Context
This project started from a Jane Street-style puzzle: a residual network had been broken into dozens of saved layer fragments, and the objective was to reconstruct the original model using only the pieces and a historical dataset.
The interesting part was that this was not a normal training problem. The model already existed. The challenge was to recover its architecture and exact ordering from indirect signals.
What I built
I built a full reconstruction pipeline around three main steps.

A pairing view that helped narrow down which fragments belonged together before searching for the final order.
- Classify the fragments into input layers, output layers, and the final layer using tensor shapes.
- Infer input/output pairings by scoring every candidate match with several heuristics.
- Search for the block order using both greedy placement and a faster simulated annealing variant with cached intermediate states.

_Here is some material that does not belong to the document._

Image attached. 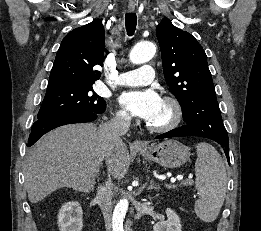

The pairing stage combined several signals instead of relying on only one metric. I used norms, trace-like statistics, activation behavior, dead-neuron alignment, and residual-structure heuristics, then solved the final one-to-one assignment with the Hungarian algorithm.
Result
The final solution recovered the exact model permutation. In practice, the reconstructed network behaved like the original instead of merely approximating it.

One of the ordering diagnostics used to compare search behavior and converge on the final arrangement.
Why I like this project
I like this one because it combines model understanding, search, and practical experimentation. It was not enough to throw one optimization method at the problem. The project needed a sequence of informed heuristics, diagnostics, and iterative refinement.
Why this approach worked
What made the project work was breaking the puzzle into stages with the right feedback loop at each step. Pairing quality had to be good before ordering quality could matter, and the visual diagnostics made it much easier to tell which heuristics were genuinely useful.